La risposta a oriente
Ma ecco l’offensiva dall’Estremo Oriente: Ariya il nome del concept Suv col quale Nissan probabilmente anticipa le forme di Qashqai di prossima generazione, ma l’attrazione è un’altra ancora ed è a vocazione commerciale. Un van basato su meccanica e-NV200 che si muove grazie ad un motore elettrico alimentato a batterie da 40 kWh, e le cui apparecchiature di bordo (necessarie per la conservazione al freddo dei gelati) funzionano grazie ad accumulatori cosiddetti «di seconda vita», ormai inutilizzabili per la locomozione, ma ancora sufficienti a svolgere lavori meno impegnativi.
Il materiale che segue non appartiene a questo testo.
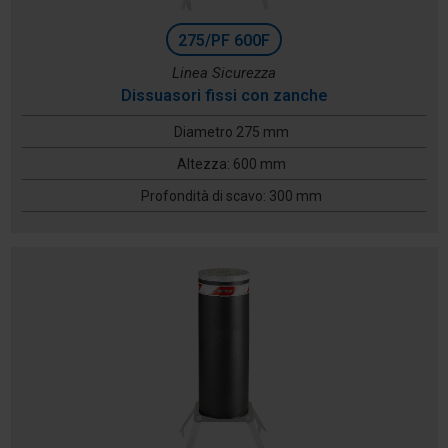
275/PF 600F
Linea Sicurezza
Dissuasori fissi con zanche
Diametro 275 mm
Altezza: 600 mm
Profondità di scavo: 300 mm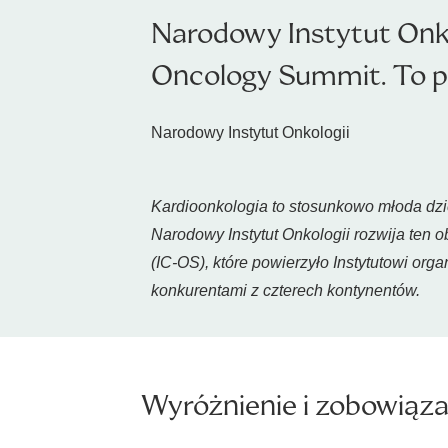
Narodowy Instytut Onko
Oncology Summit. To pi
Narodowy Instytut Onkologii
Kardioonkologia to stosunkowo młoda dzie
Narodowy Instytut Onkologii rozwija ten o
(IC-OS), które powierzyło Instytutowi o
konkurentami z czterech kontynentów.
Wyróżnienie i zobowiąza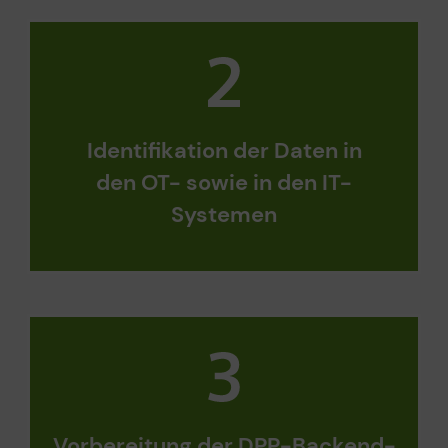
Identifikation der Daten in
den
OT- sowie in de
n
IT-
Systemen
Vorbereitung der DPP-Backend-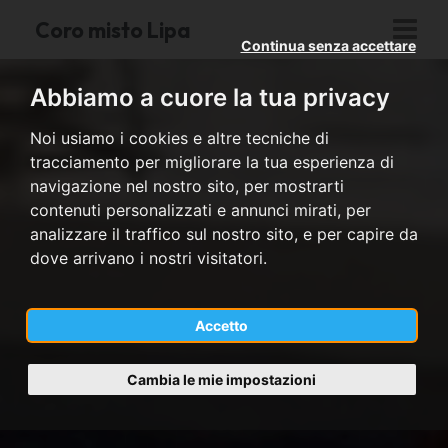
Coro misto Lipa
Continua senza accettare
Abbiamo a cuore la tua privacy
Noi usiamo i cookies e altre tecniche di
tracciamento per migliorare la tua esperienza di
navigazione nel nostro sito, per mostrarti
contenuti personalizzati e annunci mirati, per
analizzare il traffico sul nostro sito, e per capire da
dove arrivano i nostri visitatori.
Accetto
Cambia le mie impostazioni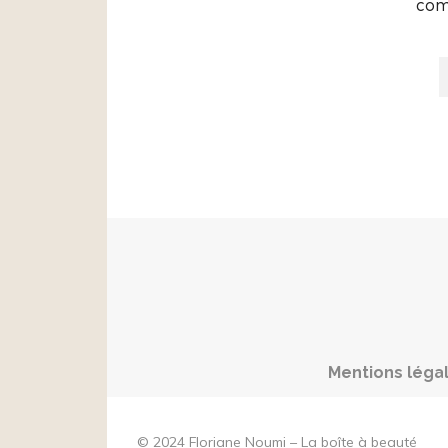
com
Mentions léga
© 2024 Floriane Noumi – La boîte à beauté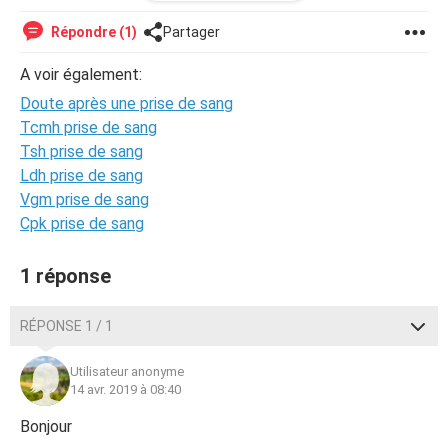
Jai fait une prise de sang plus frotti plus prelevement
vaginaux car de grosse douleur ds l ovaire gauche mais tt
Répondre (1)
Partager
etait negatifs
A voir également:
Depuis Jai le ventre gonfle a tel point que l'on ne voit plus
Doute après une prise de sang
les ou presque plus la marque des mes vergetures de
Tcmh prise de sang
mes grossesses précédentes...de nouveau des douleurs
Tsh prise de sang
mais ds l ovaire droit cette fois ci et depuis hier soir des
Ldh prise de sang
remontées acides....
Vgm prise de sang
Pensez vous qu'il faudrait refaire un test????
Cpk prise de sang
Merci d'avance a vous bonne soiree
1 réponse
RÉPONSE 1 / 1
Utilisateur anonyme
14 avr. 2019 à 08:40
Bonjour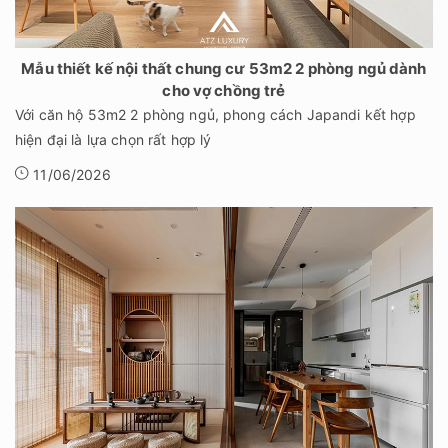
Mẫu thiết kế nội thất chung cư 53m2 2 phòng ngủ dành
cho vợ chồng trẻ
Với căn hộ 53m2 2 phòng ngủ, phong cách Japandi kết hợp
hiện đại là lựa chọn rất hợp lý
11/06/2026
Dulcis in fundo, la pallina da golf a guida autonoma, cioè con ProPilot 2.0 incorporato: e anche un principiante si sentirà come Tiger Woods. 
Minibus e self driving
Da Nissan a Hyundai: le metropoli cinesi e coreane sono afflitte da imbottigliamenti quotidiani, non resta altro che spiccare il volo e muoversi a mezz’aria. Al CES 2020 ecco il primo PAV (Personal Air Vehicle) del Gruppo, un drone a pilotaggio autonomo le cui prime applicazioni potrebbero non essere così distanti nel tempo. E per raggiungere le piste di decollo ed atterraggio, niente di meglio che un minibus elettrico (ovviamente) senza conducente, sigla PBV (Purpose Built Vehicle). 
Di self-driving car si parla infine anche allo stand Toyota: e-Palette un taxi collettivo (elettrico, ca va sans dire) che debutterà come navetta per gli atleti nel villaggio olimpico di Tokyo 2020. 
Nel Nevada i riflettori sono per colossi come Google, Facebook, Amazon ed LG. Lo sposalizio tra tecnologia e mobilità è tuttavia sempre più solido: una visione della guida assai meno romantica, ma al passo con un modello di vita che di display, assistenti vocali e rete 5G, a quanto pare non ne può più fare a meno. Persino al volante.